Localization of HS in retina, choroid, and sclera. Human tissue sections were stained using the pan HS antibody 10E4 (green) either without enzymatic pretreatment (left side) or after treatment with heparinases (right side). Top: the neurosensory retina; bottom: RPE, Bruch's membrane, choroid, and sclera. Here, and in all other figures, the images shown are representative of three individual donors (summarized in Table 2). Blue: DAPI staining of cell nuclei. Scale bar, 100 μm.

Figure 2.

Detection of HS with sulfate-specific antibodies. Phage-display antibodies (Table 1) were used to map HS epitopes in the sclera and chorioretinal complex in human eye tissues (green). (A, left) LKIV69 recognizes N- and 2-O-sulfated regions of HS GAG chains; (middle) RB4EA-12 binds to sequences comprising iduronic acid followed by a glucosamine sulfated at the N- and 6-O positions; (right) AO4B08 recognizes N-sulfated octa-saccharide epitopes with three consecutive 6-O sulfates and an internal 2-O sulfate. (B) Close-up images of HS antibody staining in the inner retina; arrows: staining of retinal blood vessels with the RB4EA-12 and AO4B08 antibodies. Scale bar, 100 μm.

Figure 3.

Distribution of 3-O-sulfated HS epitopes in retina and choroid. (A) Staining of retina and choroid with HS4C3 (green), which recognizes 3-O-sulfated HS containing the antithrombin binding sequence (see Table 1); arrows: blood vessels in the retina (i) and choroid (ii), which stain strongly with this antibody. (B) Detail of a retinal blood vessel (from the same donor) lying underneath the ILM (scale bar, 50 μm). (C) Three-dimensional reconstruction by confocal microscopy of blood vessel in (B) in which the ILM is pseudocolored blue for clarity.
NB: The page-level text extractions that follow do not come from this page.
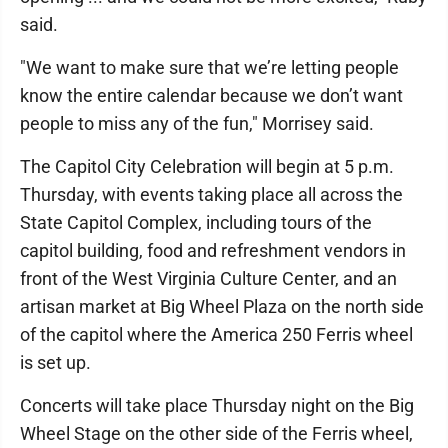
said.
"We want to make sure that we’re letting people
know the entire calendar because we don’t want
people to miss any of the fun," Morrisey said.
The Capitol City Celebration will begin at 5 p.m.
Thursday, with events taking place all across the
State Capitol Complex, including tours of the
capitol building, food and refreshment vendors in
front of the West Virginia Culture Center, and an
artisan market at Big Wheel Plaza on the north side
of the capitol where the America 250 Ferris wheel
is set up.
Concerts will take place Thursday night on the Big
Wheel Stage on the other side of the Ferris wheel,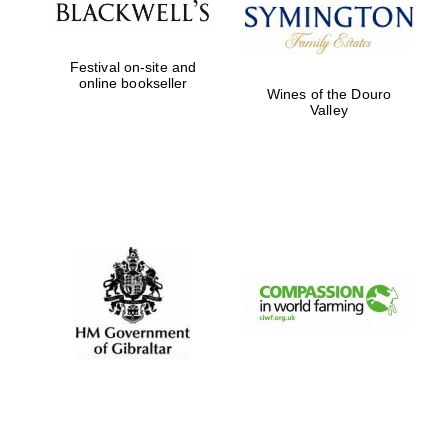
Festival on-site and
online bookseller
Wines of the Douro
Valley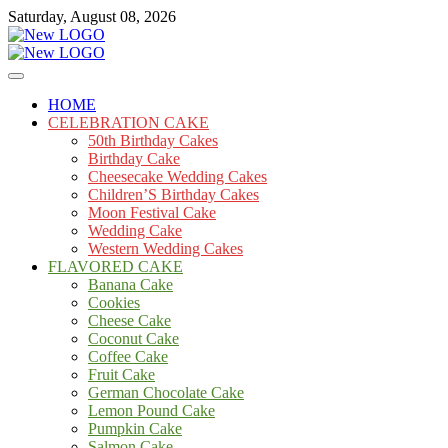
Skip
Saturday, August 08, 2026
to
content
Cakes
mooncakecosplay.com
HOME
CELEBRATION CAKE
50th Birthday Cakes
Birthday Cake
Cheesecake Wedding Cakes
Children’S Birthday Cakes
Moon Festival Cake
Wedding Cake
Western Wedding Cakes
FLAVORED CAKE
Banana Cake
Cookies
Cheese Cake
Coconut Cake
Coffee Cake
Fruit Cake
German Chocolate Cake
Lemon Pound Cake
Pumpkin Cake
Salmon Cake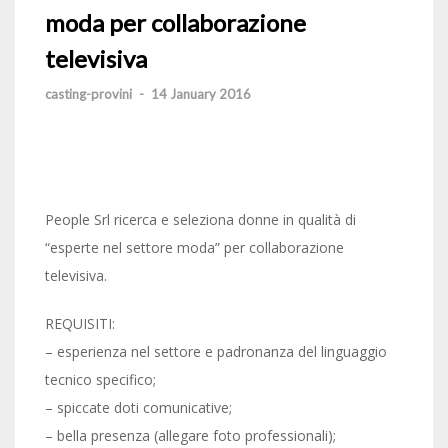
moda per collaborazione
televisiva
casting-provini
-
14 January 2016
People Srl ricerca e seleziona donne in qualità di
“esperte nel settore moda” per collaborazione
televisiva.
REQUISITI:
– esperienza nel settore e padronanza del linguaggio
tecnico specifico;
– spiccate doti comunicative;
– bella presenza (allegare foto professionali);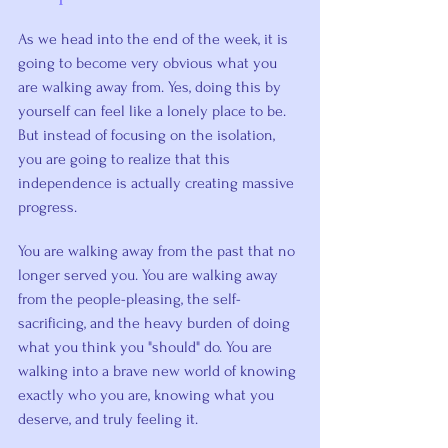
As we head into the end of the week, it is 
going to become very obvious what you 
are walking away from. Yes, doing this by 
yourself can feel like a lonely place to be. 
But instead of focusing on the isolation, 
you are going to realize that this 
independence is actually creating massive 
progress.
You are walking away from the past that no 
longer served you. You are walking away 
from the people-pleasing, the self-
sacrificing, and the heavy burden of doing 
what you think you "should" do. You are 
walking into a brave new world of knowing 
exactly who you are, knowing what you 
deserve, and truly feeling it.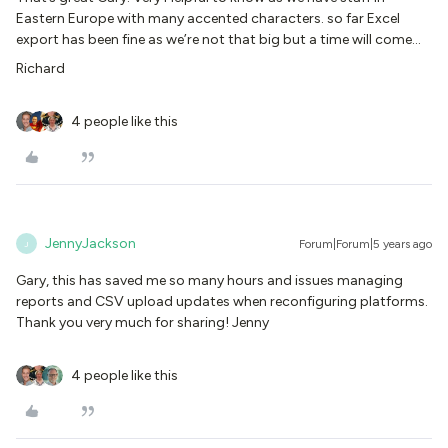
Eastern Europe with many accented characters. so far Excel
export has been fine as we’re not that big but a time will come…
Richard
4 people like this
JennyJackson
Forum|Forum|5 years ago
J
Gary, this has saved me so many hours and issues managing
reports and CSV upload updates when reconfiguring platforms.
Thank you very much for sharing! Jenny
4 people like this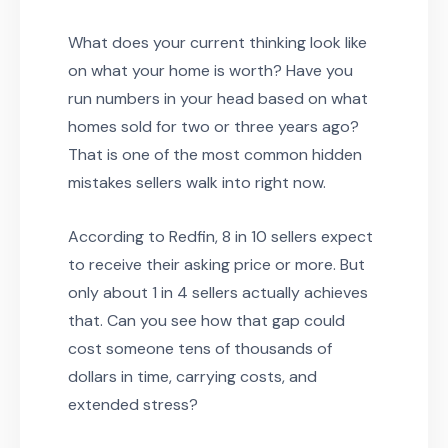
What does your current thinking look like
on what your home is worth? Have you
run numbers in your head based on what
homes sold for two or three years ago?
That is one of the most common hidden
mistakes sellers walk into right now.
According to Redfin, 8 in 10 sellers expect
to receive their asking price or more. But
only about 1 in 4 sellers actually achieves
that. Can you see how that gap could
cost someone tens of thousands of
dollars in time, carrying costs, and
extended stress?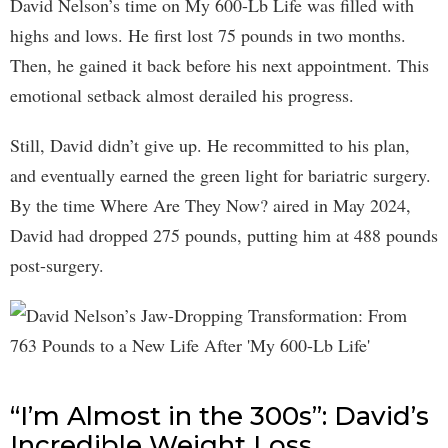
David Nelson’s time on My 600-Lb Life was filled with
highs and lows. He first lost 75 pounds in two months.
Then, he gained it back before his next appointment. This
emotional setback almost derailed his progress.
Still, David didn’t give up. He recommitted to his plan,
and eventually earned the green light for bariatric surgery.
By the time Where Are They Now? aired in May 2024,
David had dropped 275 pounds, putting him at 488 pounds
post-surgery.
“I’m Almost in the 300s”: David’s
Incredible Weight Loss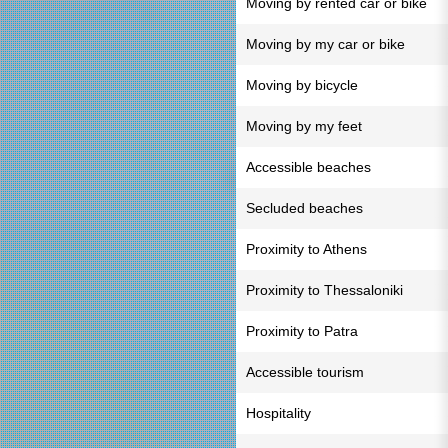
Moving by rented car or bike
Moving by my car or bike
Moving by bicycle
Moving by my feet
Accessible beaches
Secluded beaches
Proximity to Athens
Proximity to Thessaloniki
Proximity to Patra
Accessible tourism
Hospitality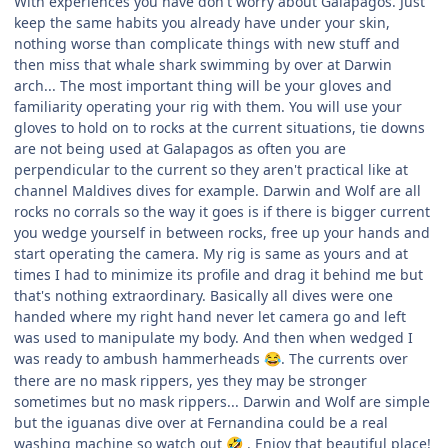
With experiences you have don't worry about Galapagos. Just
keep the same habits you already have under your skin,
nothing worse than complicate things with new stuff and
then miss that whale shark swimming by over at Darwin
arch... The most important thing will be your gloves and
familiarity operating your rig with them. You will use your
gloves to hold on to rocks at the current situations, tie downs
are not being used at Galapagos as often you are
perpendicular to the current so they aren't practical like at
channel Maldives dives for example. Darwin and Wolf are all
rocks no corrals so the way it goes is if there is bigger current
you wedge yourself in between rocks, free up your hands and
start operating the camera. My rig is same as yours and at
times I had to minimize its profile and drag it behind me but
that's nothing extraordinary. Basically all dives were one
handed where my right hand never let camera go and left
was used to manipulate my body. And then when wedged I
was ready to ambush hammerheads
. The currents over
😂
there are no mask rippers, yes they may be stronger
sometimes but no mask rippers... Darwin and Wolf are simple
but the iguanas dive over at Fernandina could be a real
washing machine so watch out
. Enjoy that beautiful place!
🤣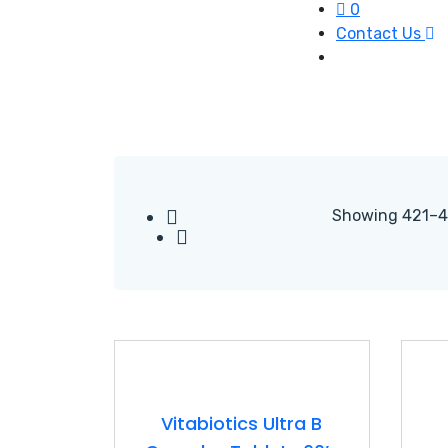
0
Contact Us
Showing 421–44
Vitabiotics Ultra B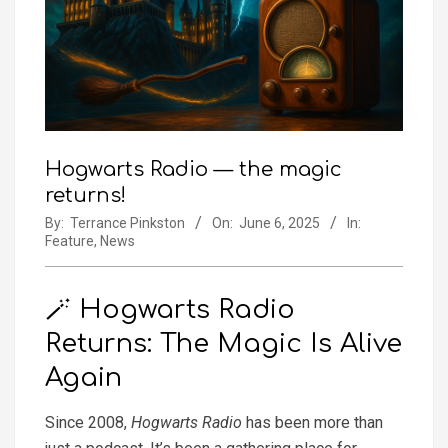
Hogwarts Radio — the magic
returns!
By:
Terrance Pinkston
On:
June 6, 2025
In:
Feature
,
News
🪄 Hogwarts Radio
Returns: The Magic Is Alive
Again
Since 2008,
Hogwarts Radio
has been more than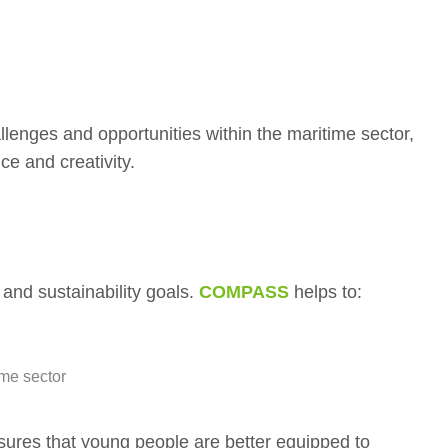
llenges and opportunities within the maritime sector,
ce and creativity.
 and sustainability goals.
COMPASS
helps to:
ime sector
sures that young people are better equipped to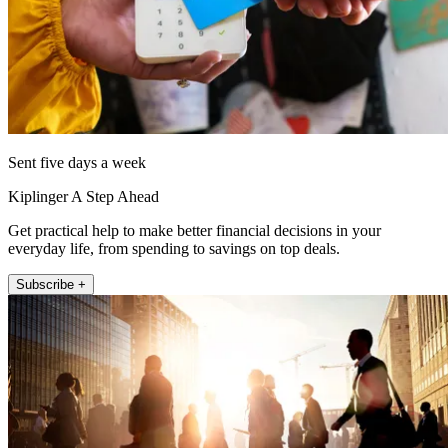
Sent five days a week
Kiplinger A Step Ahead
Get practical help to make better financial decisions in your
everyday life, from spending to savings on top deals.
Subscribe +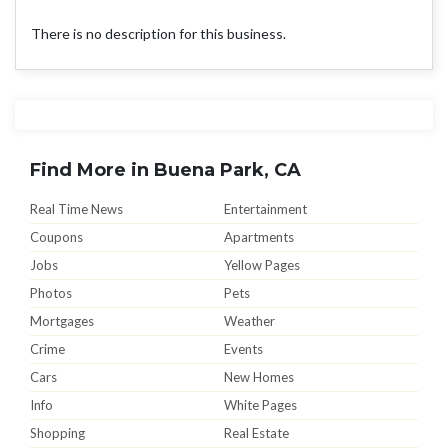
There is no description for this business.
Find More in Buena Park, CA
Real Time News
Entertainment
Coupons
Apartments
Jobs
Yellow Pages
Photos
Pets
Mortgages
Weather
Crime
Events
Cars
New Homes
Info
White Pages
Shopping
Real Estate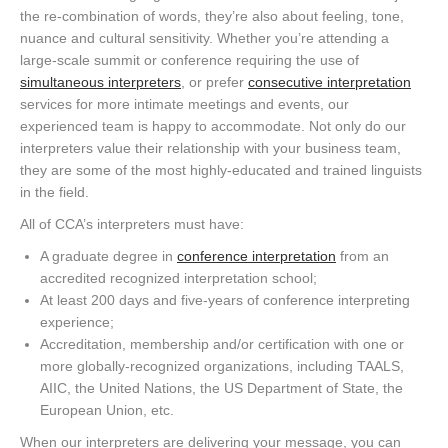
the re-combination of words, they’re also about feeling, tone,
nuance and cultural sensitivity. Whether you’re attending a
large-scale summit or conference requiring the use of
simultaneous interpreters
, or prefer
consecutive interpretation
services for more intimate meetings and events, our
experienced team is happy to accommodate. Not only do our
interpreters value their relationship with your business team,
they are some of the most highly-educated and trained linguists
in the field.
All of CCA’s interpreters must have:
A graduate degree in
conference interpretation
from an
accredited recognized interpretation school;
At least 200 days and five-years of conference interpreting
experience;
Accreditation, membership and/or certification with one or
more globally-recognized organizations, including TAALS,
AIIC, the United Nations, the US Department of State, the
European Union, etc.
When our interpreters are delivering your message, you can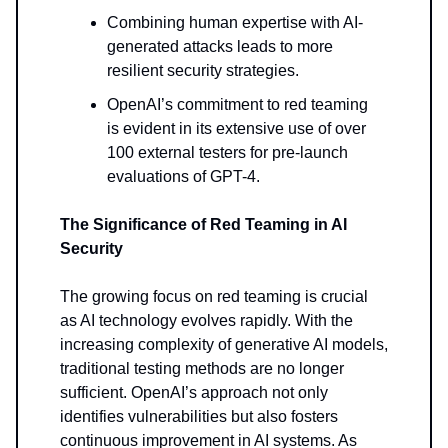
Combining human expertise with AI-
generated attacks leads to more
resilient security strategies.
OpenAI’s commitment to red teaming
is evident in its extensive use of over
100 external testers for pre-launch
evaluations of GPT-4.
The Significance of Red Teaming in AI
Security
The growing focus on red teaming is crucial
as AI technology evolves rapidly. With the
increasing complexity of generative AI models,
traditional testing methods are no longer
sufficient. OpenAI’s approach not only
identifies vulnerabilities but also fosters
continuous improvement in AI systems. As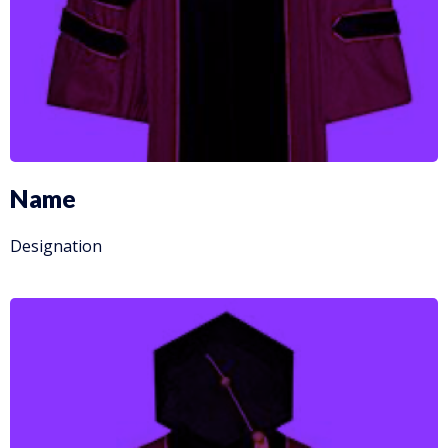
Name
Designation
More Info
Scale bar: (A, C) 100 μm; (B) 50 μm.

Figure 4.

Localization of CS subtypes in retina, choroid, and sclera. The presence of CS was detected using either (A) anti-stub antibodies (1B5, 2B6, and 3B3; Table 1) after chondroitin AC lyase digestion or (B) the LY111 antibody raised against a whole C4S chain. Top: the neurosensory retina; bottom: the RPE, choroid, and sclera. (B) Digestion with chondroitin AC lyase removed ∼90% of the green fluorescent signal associated with LY111, although some residual labeling of the RPE and sclera remains. Scale bar, 100 μm.

Figure 5.

Distribution of DS determined with 2B6 antibody. DS stubs were detected with 2B6 antibody (green) after predigestion of sections with chondroitin B lyase. Scale bar, 100 μm.

Figure 6.

KS is present only in sclera of the adult human eye. KS GAG chains (green) were detected with the pan-specific antibody 5D4. Scale bar, 100 μm.

Figure 7.

Expression, purification, and HA-binding activity of VG1. (A) Protein expression was induced with IPTG and cultures analyzed after 20 hours by SDS-PAGE (under reducing conditions), revealing a band at ∼40 kDa (arrow) that had the expected N-terminal sequence (data not shown). (B) After inclusion body preparation and refolding, VG1 was purified by ion exchange chromatography (Q Sepharose); horizontal bar: pooled eluents. (C) The VG1 preparation was analyzed by SDS-PAGE after refolding (lane 1) and ion exchange chromatography (lane 2), revealing the purity of the recombinant protein. (D) The HA-binding activity of the VG1 was demonstrated using biotinylated-HA binding to VG1 immobilized on microtiter plates at a range of concentrations (0–11 pmol/well). Values are plotted as the mean absorbance (A_405nm) ±SE (n = 8).

Figure 8.

Localization of HA in the retina and choroid. HA (green) was detected with our bVG1 (top) and a commercially available HA-binding protein (bHABP; bottom) in the absence (A, C) and presence (B, D) of hyaluronidase pretreatment. (A) Strong labeling was seen, for example, in choroidal blood vessels and on the RPE, with intense staining on its apical side (arrow). (B) The staining of a few individual cells remaining after hyaluronidase digestion, which are mostly in the lumen of blood vessels, probably resulted from the interaction of the VG1 protein with other versican ligands. (C) A similar pattern of HA localization was observed with bHABP, except that the staining seen in the IPM is likely to be nonspecific, given that it was not fully removed by hyaluronidase treatment (D). Scale bar, 100 μm.